Pattorn Gamper weiss sich also zu helfen in ihrer neuen Heimat. Dabei ist sie keineswegs auf Streit aus. Im Gegenteil. Mit der jungen Familie unten hat sie sich angefreundet, und zur Nachbarin gegenüber hat sie auch einen guten Draht. Jetzt fehlt nur noch das gemeinsame Grillfest, das die Gampers veranstalten wollen.
Im Unterschied zu seiner Frau lebt Carlos Gamper noch genau da, wo er geboren worden ist: mitten in Zürich. Gross geworden ist er in einer Genossenschaftssiedlung im Kreis 3, seit 22 Jahren wohnt er in der Wohnsiedlung Bullingerhof.
«Wir sind froh um den günstigen Mietzins, auch wenn er nun ein wenig teurer wird», sagt er ohne Murren im Hinblick auf die anstehende Erhöhung aufgrund des Referenzzinssatzes. Gamper weiss, dass er seinerzeit Schwein gehabt hat. Als selbstständiger Maler hat er immer wieder städtische Wohnungen gestrichen. Einmal stellte ihm der damalige Hauswart nicht nur einen Auftrag in Aussicht, sondern gleich die Wohnung dazu. Wer hätte da nicht zugegriffen? Gamper weiss: «Das wäre heute nicht mehr möglich.» Unter der Hand vermieten geht nicht mehr – die Wohnungen werden öffentlich ausgeschrieben.
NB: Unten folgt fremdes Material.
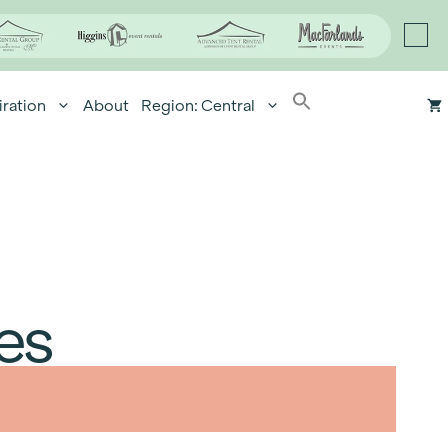
iration
About
Region: Central
es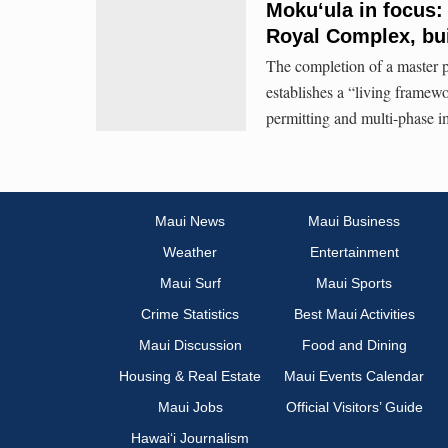
Mokuʻula in focus:
Royal Complex, bui
The completion of a master pl
establishes a “living framew
permitting and multi-phase i
Maui News
Maui Business
Weather
Entertainment
Maui Surf
Maui Sports
Crime Statistics
Best Maui Activities
Maui Discussion
Food and Dining
Housing & Real Estate
Maui Events Calendar
Maui Jobs
Official Visitors’ Guide
Hawai‘i Journalism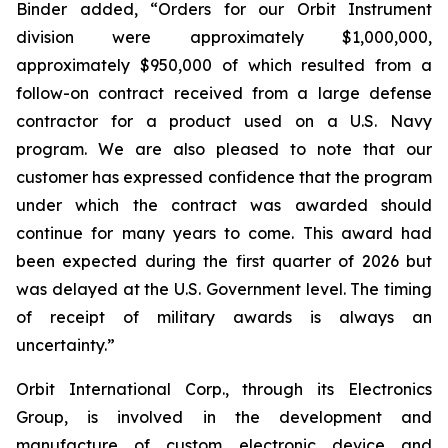
Binder added, “Orders for our Orbit Instrument
division were approximately $1,000,000,
approximately $950,000 of which resulted from a
follow-on contract received from a large defense
contractor for a product used on a U.S. Navy
program. We are also pleased to note that our
customer has expressed confidence that the program
under which the contract was awarded should
continue for many years to come. This award had
been expected during the first quarter of 2026 but
was delayed at the U.S. Government level. The timing
of receipt of military awards is always an
uncertainty.”
Orbit International Corp., through its Electronics
Group, is involved in the development and
manufacture of custom electronic device and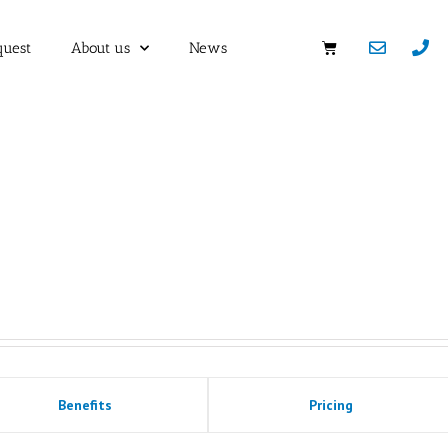
quest
About us
News
Benefits
Pricing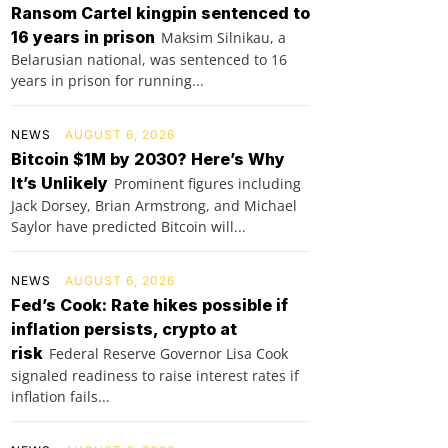
Ransom Cartel kingpin sentenced to
16 years in prison
Maksim Silnikau, a
Belarusian national, was sentenced to 16
years in prison for running...
NEWS
AUGUST 6, 2026
Bitcoin $1M by 2030? Here’s Why
It’s Unlikely
Prominent figures including
Jack Dorsey, Brian Armstrong, and Michael
Saylor have predicted Bitcoin will...
NEWS
AUGUST 6, 2026
Fed’s Cook: Rate hikes possible if
inflation persists, crypto at
risk
Federal Reserve Governor Lisa Cook
signaled readiness to raise interest rates if
inflation fails...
Genau das geschah, als die Siedlung kürzlich umfassend etappenweise instandgesetzt wurde. 1936 erbaut hatte sie eine Grundüberholung nötig. Trotz den einschneidenden Bauarbeiten konnten die 224 Mietenden bleiben, wenn sie wollten. Die meisten zogen aber weg; ihre Wohnungen wurden nach der Sanierung ausgeschrieben und neu vermietet.
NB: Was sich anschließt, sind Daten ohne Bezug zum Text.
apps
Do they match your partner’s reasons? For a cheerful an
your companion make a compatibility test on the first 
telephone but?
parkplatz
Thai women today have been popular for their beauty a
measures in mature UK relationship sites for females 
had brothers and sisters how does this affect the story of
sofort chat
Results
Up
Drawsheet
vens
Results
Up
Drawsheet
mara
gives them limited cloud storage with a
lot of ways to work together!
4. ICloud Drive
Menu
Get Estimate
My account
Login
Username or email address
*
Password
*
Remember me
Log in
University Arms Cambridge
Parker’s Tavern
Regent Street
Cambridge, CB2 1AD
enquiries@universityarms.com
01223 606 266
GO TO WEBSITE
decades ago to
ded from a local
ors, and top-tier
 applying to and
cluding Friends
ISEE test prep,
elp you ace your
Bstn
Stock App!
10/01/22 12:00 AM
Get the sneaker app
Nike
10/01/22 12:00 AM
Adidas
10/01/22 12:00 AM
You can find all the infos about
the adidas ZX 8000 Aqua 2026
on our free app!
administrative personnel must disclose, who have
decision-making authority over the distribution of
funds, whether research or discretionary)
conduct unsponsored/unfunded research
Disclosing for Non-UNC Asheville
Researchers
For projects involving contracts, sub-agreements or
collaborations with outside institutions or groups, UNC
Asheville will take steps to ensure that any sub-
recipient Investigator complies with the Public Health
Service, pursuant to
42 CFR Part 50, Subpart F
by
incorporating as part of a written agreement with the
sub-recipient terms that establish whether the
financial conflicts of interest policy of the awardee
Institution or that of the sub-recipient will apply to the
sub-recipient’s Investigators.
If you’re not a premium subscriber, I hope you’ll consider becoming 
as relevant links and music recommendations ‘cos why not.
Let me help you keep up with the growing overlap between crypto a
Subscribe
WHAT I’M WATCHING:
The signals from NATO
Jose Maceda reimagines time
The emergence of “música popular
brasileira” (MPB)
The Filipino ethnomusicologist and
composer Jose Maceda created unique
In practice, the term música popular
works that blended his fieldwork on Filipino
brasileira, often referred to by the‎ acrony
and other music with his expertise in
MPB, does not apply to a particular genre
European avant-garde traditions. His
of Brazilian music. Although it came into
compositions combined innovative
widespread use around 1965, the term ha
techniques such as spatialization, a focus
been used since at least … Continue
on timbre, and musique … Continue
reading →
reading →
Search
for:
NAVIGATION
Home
Die Gampers zählten zu den 61 Mietparteien, die blieben. Als ihr Hausteil an der Reihe war, wichen sie in eine Übergangswohnung innerhalb der Wohnsiedlung aus – und blieben am Ende da. «Nochmals Kisten packen und schleppen – nein danke!» Zudem gefiel ihnen die Lage im ersten Stock. «Nur Frau Cirone vermisse ich», seufzt Carlos Gamper.
Der früheren Nachbarin, eine ältere Dame, hatte er immer wieder bei handwerklichen Arbeiten ausgeholfen. «Che bello!», habe sie beim Anblick der frisch geschliffenen Türschwelle ausgerufen.
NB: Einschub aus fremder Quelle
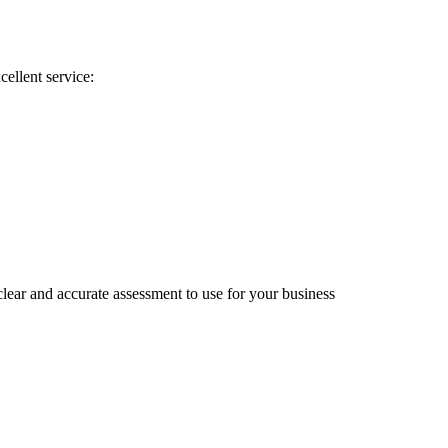
cellent service:
lear and accurate assessment to use for your business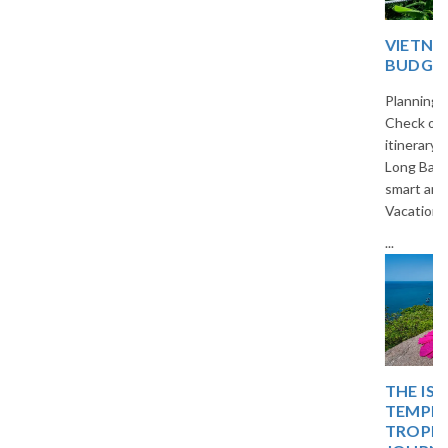
VIETNAM 5-DAY
BUDGET TRIP PLAN
Planning a trip to Vietnam?
Check out our 5-day budget
itinerary covering Hanoi, Ha
Long Bay, and Ninh Binh. Travel
smart and save with The
Vacation Masters.
...
THE ISLAND OF BLISS:
TEMPLES, TIDES, AND
TROPICAL DREAMS – A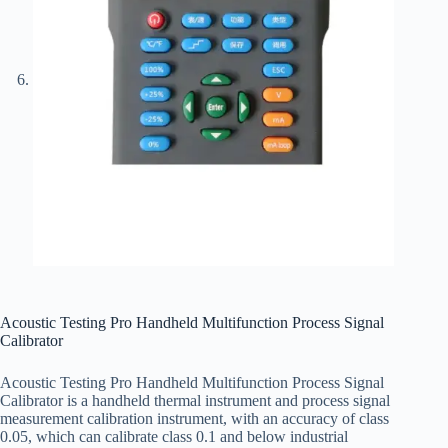
Acoustic Testing Pro Handheld Multifunction Process Signal
Calibrator
Acoustic Testing Pro Handheld Multifunction Process Signal
Calibrator is a handheld thermal instrument and process signal
measurement calibration instrument, with an accuracy of class
0.05, which can calibrate class 0.1 and below industrial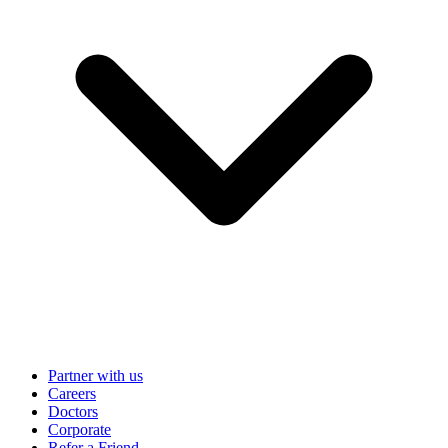
Partner with us
Careers
Doctors
Corporate
Refer a Friend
Die Gampers freuen sich über die modernere Küche und das schöne Badezimmer. Praktisch finden sie die neue separate Toilette. Noch dankbarer ist Carlos Gamper für die schalldichteren Fenster. Wegen den Jungen, die im Innenhof Party machen. Dabei meckert Gamper nicht wegen jedem Mucks.
«Meine Frau hat mich auch schon reklamieren geschickt», sagt Carlos Gamper und nimmt sie in den Arm. «Aber wir wollen es gut haben im Haus.» Doch bei den Jungen im Hof sei alles Bittibätti vergebens. Mehr als einmal rief er die Polizei: «Die wussten schon anhand der Nummer: der Gamper wieder.» Das sei nun glücklicherweise vorbei. «Ist draussen Rambazamba, schliesse ich das Fenster, und gut ist.»
Carlos Gamper braucht die Nacht zum Ruhen, als Maler muss er früh raus. Er ist seit 2012 für ein grosses Immobilienunternehmen tätig und streicht dessen Wohnungen und Gewerbeflächen in der halben Schweiz. Das geht nur mit dem Auto, das ihm die Arbeitgeberin zur Verfügung stellt. Jeden Abend kurvt Gamper durchs Quartier, bis er einen freien Parkplatz gefunden hat. «Der Verkehr hat zugenommen. Und bei einer Veranstaltung im Letzi kannst duʼs grad vergessen.» Zudem seien der neuen Velovorzugsroute Parkplätze zum Opfer gefallen. «Aber ich beschwere mich nicht. Es ist, wie es ist. Und am Wochenende bin ich eh mit dem Velo unterwegs.»